エラリー・クイーン原案 飯城勇三編「ミステリの女王の冒険 ― 視聴者への挑戦」

「刑事コロンボ」のR・レヴィンソンとW・リンクのコンビが手掛けたテレビドラマ「エラリー・クイーン」、そのシナリオのうち未発表を含む5本を収録。
「エラリー・クイーン原案」とありますが、一作を除くとクイーン作品をそのまま元にしたものは無く、クイーンの作品世界を独自に再構築したものであって、読み物としてはパスティーシュとして受け取ればいいんじゃないかな。

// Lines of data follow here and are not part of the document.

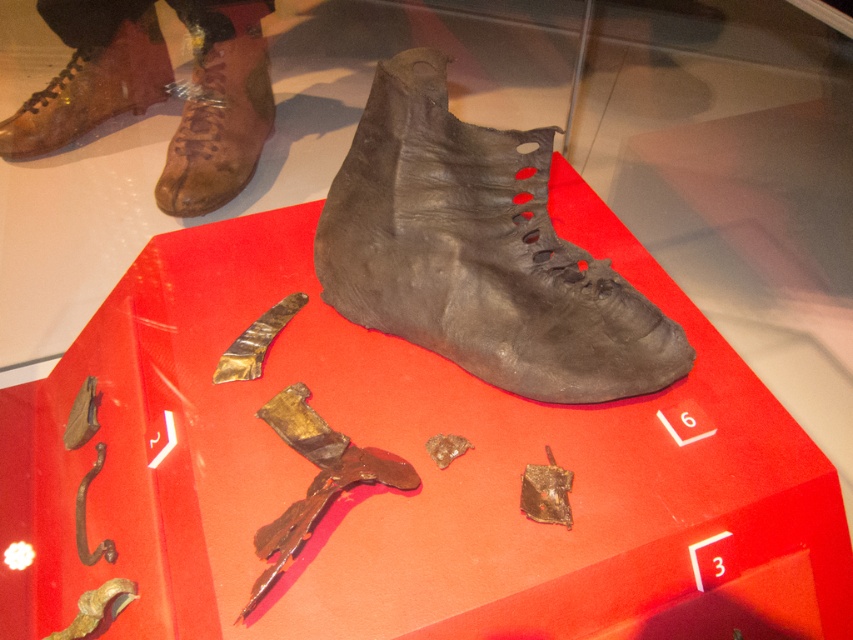 You are a museum curator planning to install a motion sensor to monitor the leather boot at upper left. The sensor has a detection range of 0.2 meters from the center of the display case. Can the sensor detect the boot if it is placed at the center of the case?

The leather boot at upper left is located at point (218, 124). The distance from the center of the display case to this point would need to be calculated. If the display case is considered a coordinate system where the center is at (426, 320), then the distance can be found using the distance formula. The distance squared would be 0.305 squared plus 0.243 squared, totaling approximately 0.093 plus 0.059, which sums to 0.152. The square root of 0.152 is approximately 0.39 meters. Since the sensor has a 0.2m.

Looking at the display case with the matte black boot at center and the leather boot at upper left, which one is bigger in size?

The matte black boot at center has a larger size compared to the leather boot at upper left. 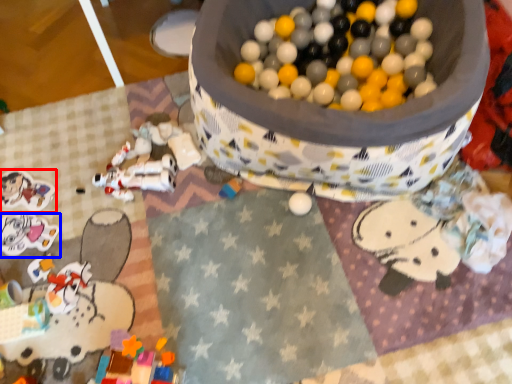 Question: Which point is closer to the camera, toy (highlighted by a red box) or toy (highlighted by a blue box)?

Choices:
 (A) toy
 (B) toy

Answer: (B) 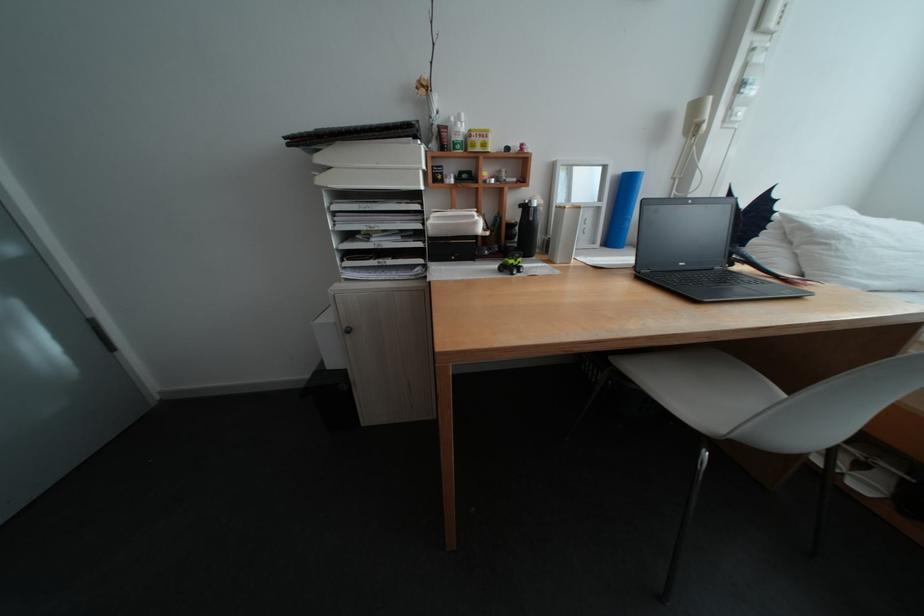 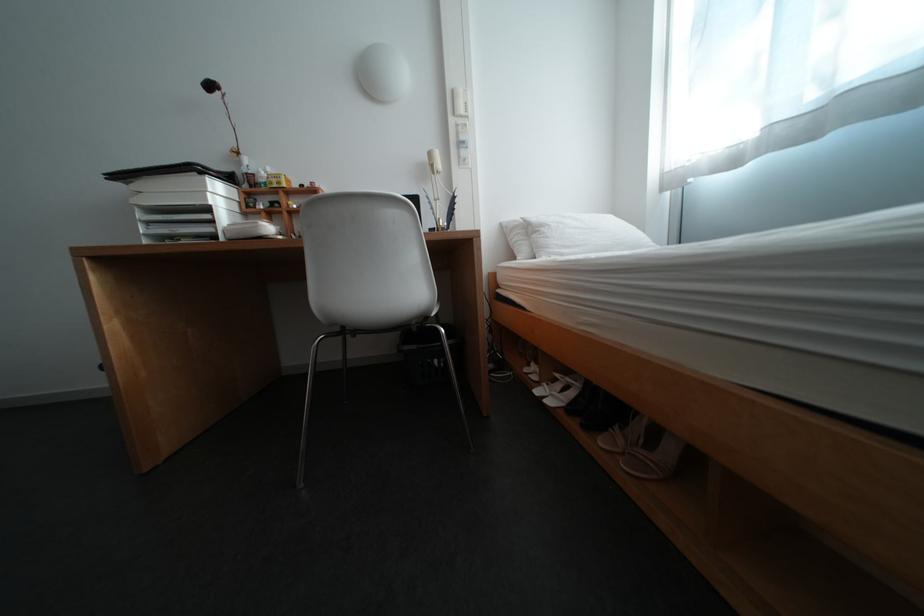 Where in the second image is the point corresponding to (485,217) from the first image?

(270, 224) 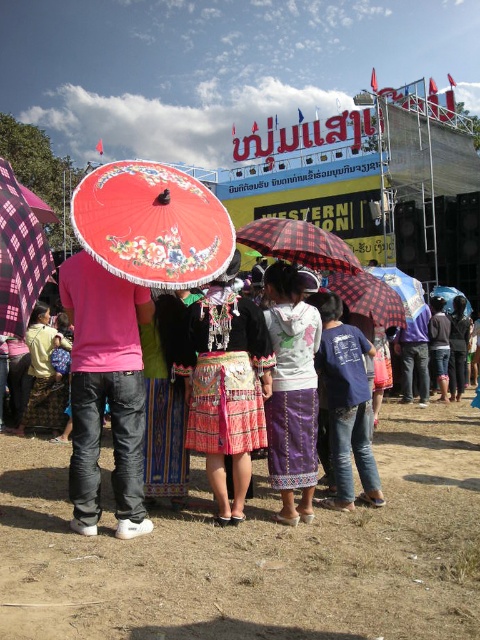 Can you confirm if matte pink parasol at center is shorter than red plaid umbrella at center?

Incorrect, matte pink parasol at center's height does not fall short of red plaid umbrella at center's.

Does point (33, 221) come farther from viewer compared to point (349, 259)?

No, (33, 221) is in front of (349, 259).

What are the coordinates of `matte pink parasol at center` in the screenshot? It's located at (20, 256).

Can you confirm if purple satin skirt at center is positioned to the right of blue cotton shirt at center?

Incorrect, purple satin skirt at center is not on the right side of blue cotton shirt at center.

Can you confirm if purple satin skirt at center is positioned to the left of blue cotton shirt at center?

Yes, purple satin skirt at center is to the left of blue cotton shirt at center.

Identify the location of purple satin skirt at center. The height and width of the screenshot is (640, 480). (291, 392).

Between point (9, 166) and point (468, 314), which one is positioned in front?

Point (9, 166)

Which of these two, matte pink parasol at center or matte black umbrella at center, stands shorter?

matte black umbrella at center is shorter.

Is point (26, 234) positioned in front of point (452, 310)?

Yes, point (26, 234) is in front of point (452, 310).

Where is `matte pink parasol at center`? This screenshot has height=640, width=480. matte pink parasol at center is located at coordinates (20, 256). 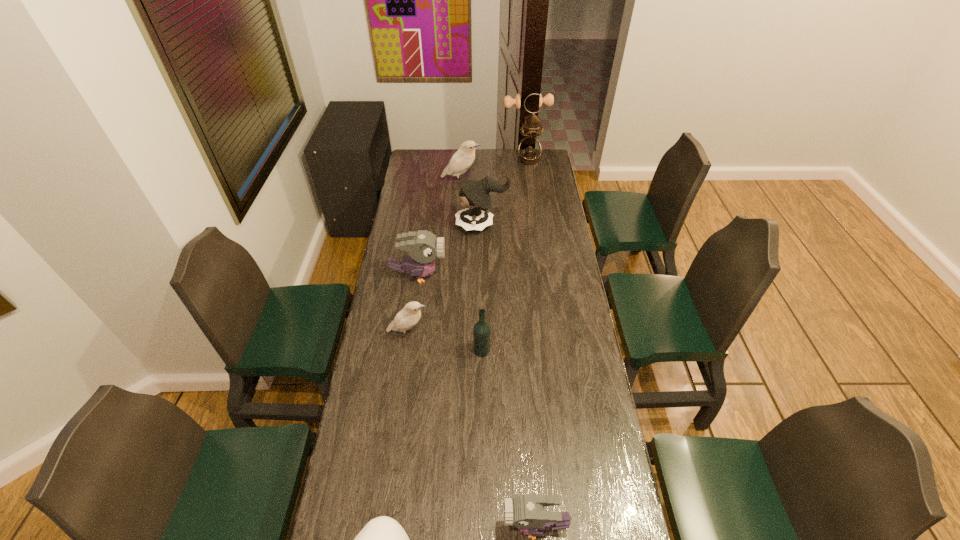 The image size is (960, 540). Find the location of `bird that is the closest one to the tallest object`. bird that is the closest one to the tallest object is located at coordinates (460, 162).

Where is `free space that satisfies the following two spatial constraints: 1. at the beak of the sixth farthest object; 2. on the right side of the seventh nearest object`? This screenshot has height=540, width=960. free space that satisfies the following two spatial constraints: 1. at the beak of the sixth farthest object; 2. on the right side of the seventh nearest object is located at coordinates (451, 350). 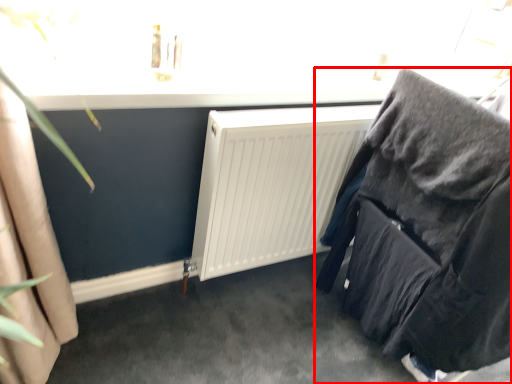 Question: Where is furniture (annotated by the red box) located in relation to radiator in the image?

Choices:
 (A) right
 (B) left

Answer: (A) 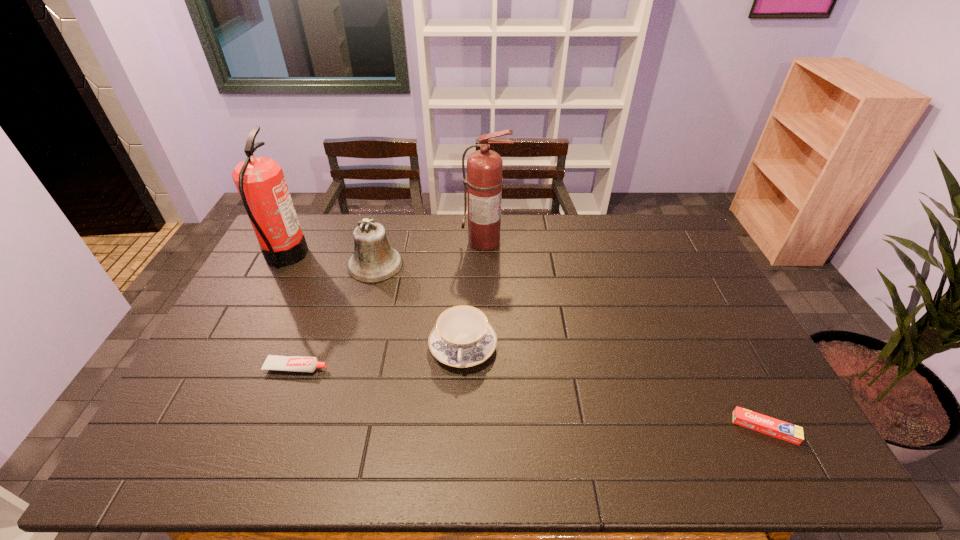 Locate an element on the screen. vacant space that satisfies the following two spatial constraints: 1. on the front side of the taller toothpaste; 2. on the right side of the leftmost object is located at coordinates (228, 367). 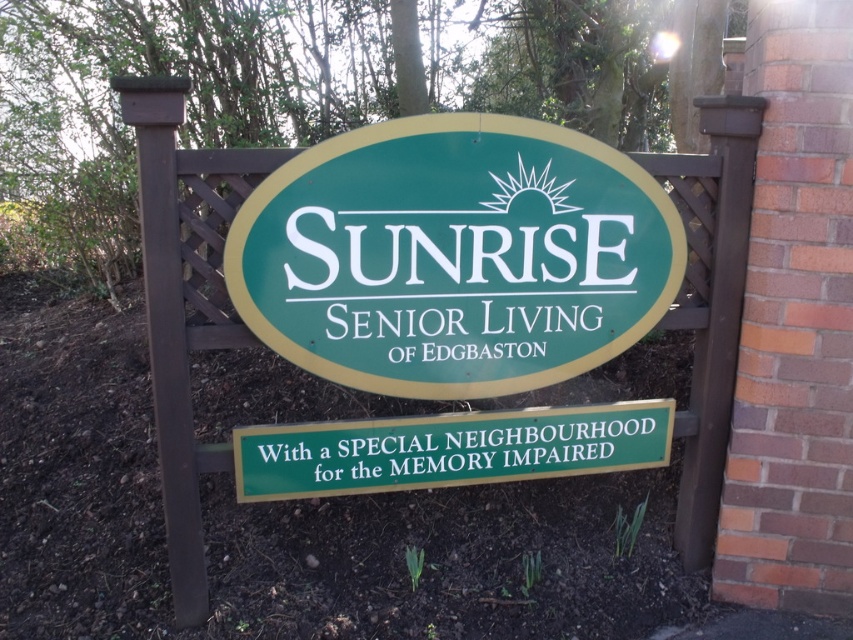 Question: Can you confirm if green plastic sign at center is positioned to the left of green matte signboard at center?

Choices:
 (A) no
 (B) yes

Answer: (A)

Question: Does green plastic sign at center have a greater width compared to green matte signboard at center?

Choices:
 (A) yes
 (B) no

Answer: (B)

Question: Among these points, which one is farthest from the camera?

Choices:
 (A) (338, 472)
 (B) (428, 177)

Answer: (A)

Question: Does green plastic sign at center appear on the left side of green matte signboard at center?

Choices:
 (A) yes
 (B) no

Answer: (B)

Question: Among these points, which one is farthest from the camera?

Choices:
 (A) (233, 461)
 (B) (447, 214)

Answer: (A) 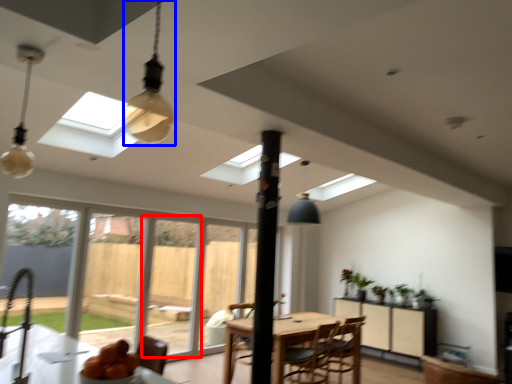 Question: Which point is further to the camera, screen door (highlighted by a red box) or light fixture (highlighted by a blue box)?

Choices:
 (A) screen door
 (B) light fixture

Answer: (A) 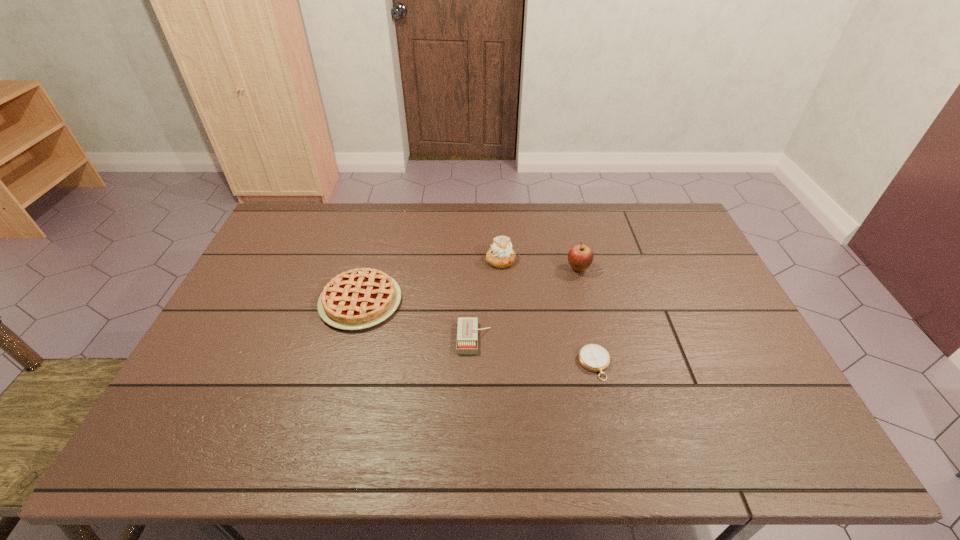 This screenshot has width=960, height=540. What are the coordinates of `empty space between the apple and the matchbox` in the screenshot? It's located at (526, 303).

The height and width of the screenshot is (540, 960). Find the location of `vacant point located between the pastry and the pie`. vacant point located between the pastry and the pie is located at coordinates (431, 281).

I want to click on free spot between the matchbox and the third shortest object, so click(418, 320).

I want to click on blank region between the leftmost object and the fourth tallest object, so click(x=418, y=320).

The height and width of the screenshot is (540, 960). Identify the location of vacant space that is in between the matchbox and the pie. (418, 320).

This screenshot has width=960, height=540. What are the coordinates of `the closest object to the pastry` in the screenshot? It's located at (580, 257).

The height and width of the screenshot is (540, 960). Identify the location of the third closest object to the shortest object. (501, 255).

The height and width of the screenshot is (540, 960). What are the coordinates of `free space that satisfies the following two spatial constraints: 1. on the striking surface of the matchbox; 2. on the left side of the shortest object` in the screenshot? It's located at [474, 364].

Identify the location of vacant position in the image that satisfies the following two spatial constraints: 1. on the striking surface of the shortest object; 2. on the right side of the second shortest object. The image size is (960, 540). (474, 364).

You are a GUI agent. You are given a task and a screenshot of the screen. Output one action in this format:
    pyautogui.click(x=<x>, y=<y>)
    Task: Click on the free space that satisfies the following two spatial constraints: 1. on the back side of the shortest object; 2. on the right side of the apple
    The width and height of the screenshot is (960, 540).
    Given the screenshot: What is the action you would take?
    pyautogui.click(x=572, y=268) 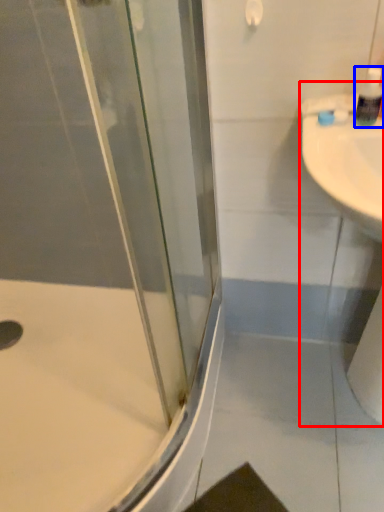 Question: Which of the following is the closest to the observer, sink (highlighted by a red box) or soap dispenser (highlighted by a blue box)?

Choices:
 (A) sink
 (B) soap dispenser

Answer: (A) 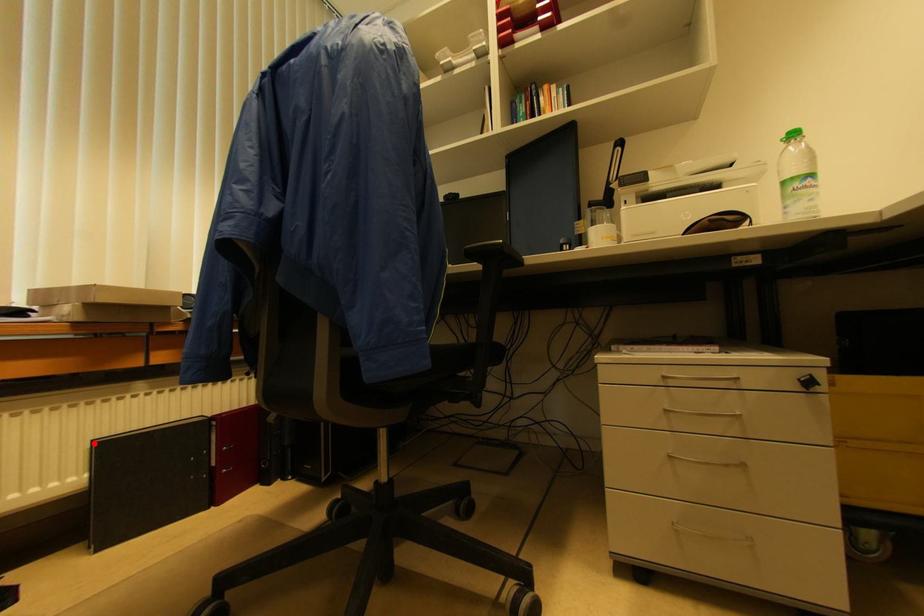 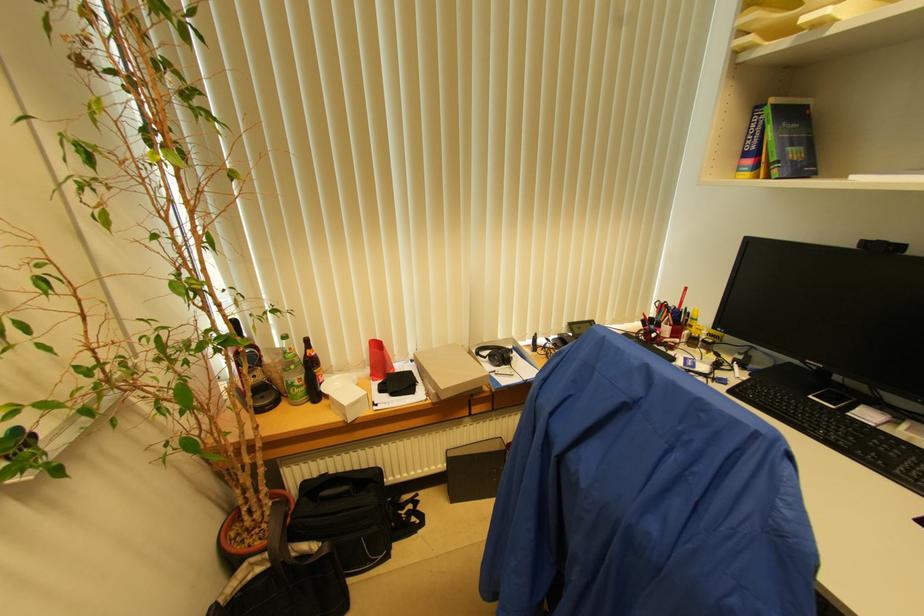 Question: I am providing you with two images of the same scene from different viewpoints. A red point is shown in image1. For the corresponding object point in image2, is it positioned nearer or farther from the camera?

Choices:
 (A) Nearer
 (B) Farther

Answer: (B) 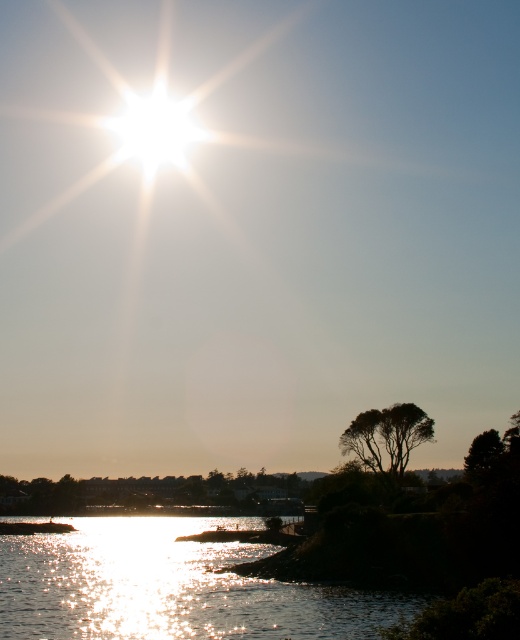 Question: Can you confirm if silhouette leafy tree at lower right is wider than green matte tree at lower right?

Choices:
 (A) yes
 (B) no

Answer: (A)

Question: Estimate the real-world distances between objects in this image. Which object is farther from the shiny reflective water at lower center?

Choices:
 (A) silhouette leafy tree at lower right
 (B) green matte tree at lower right

Answer: (B)

Question: Can you confirm if shiny reflective water at lower center is positioned below green matte tree at lower right?

Choices:
 (A) no
 (B) yes

Answer: (B)

Question: Which object is positioned closest to the silhouette leafy tree at lower right?

Choices:
 (A) shiny reflective water at lower center
 (B) green matte tree at lower right

Answer: (B)

Question: Which is farther from the green matte tree at lower right?

Choices:
 (A) shiny reflective water at lower center
 (B) silhouette leafy tree at lower right

Answer: (A)

Question: Is shiny reflective water at lower center bigger than silhouette leafy tree at lower right?

Choices:
 (A) no
 (B) yes

Answer: (B)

もしかしたらクイーンの名前を利用した、お手軽な商売の本だったりしないかという不安はあったのですが、実際に読んでみるとこれは悪くないですね。面白かったです。
キャラクターがテレビ向けにアレンジされているようなところがありますが、ミステリとしてはかなりしっかりした仕上がり。手掛かりの出し方や謎解きの作法などがいかにもクイーンらしくて、作家陣は相当にクイーン作品を研究していたのではないでしょうか。
また、シナリオ後半には毎回「読者への挑戦」ならぬ「視聴者への挑戦」があるのも嬉しいところ。
放送された全エピソードについての解説もついており、労作です。

エラリー・クイーン本人の作品ではありませんが、個人的には後期クイーンの代作長編のうちの出来の落ちる作品よりも楽しめるんじゃ、と思います。以前出たラジオドラマ集が気に入った人なら、是非。

2010-02-28

カーター・ディクスン「一角獣の殺人」

1935年発表、だからカーに脂が乗っていた時期のヘンリー・メリヴェールものです。

舞台はフランス、外部から隔絶された古城。
そこに集まった人々の中には変装の名人である国際的な怪盗と、フランス警視庁が誇る名探偵、その二人ともが正体を隠して紛れ込んでいる。
そして起こる衆人監視下での殺人事件。死因は額の深い傷で、それは弾丸などでは出来えない、鋭い角で突かれたとしか思えないものであった。
伝説の一角獣による殺人か? そして、誰が怪盗で誰が探偵なのか?

探偵小説としてのそそる趣向を大量に盛り込んだ上に、いつものドタバタとサスペンス。
読んでいる間は本当に楽しい。山場の作り方とか、プレゼンテーションなど、流石にカー、といううまさ。
もっとも、マンネリズムの楽しさもあって、これはカーの作品をある程度の量は読んでいないと伝わらないかもしれない。
正直、相当無理があるお話なのだが、リアリズムなど堅物野郎にでも喰わせておけばいい。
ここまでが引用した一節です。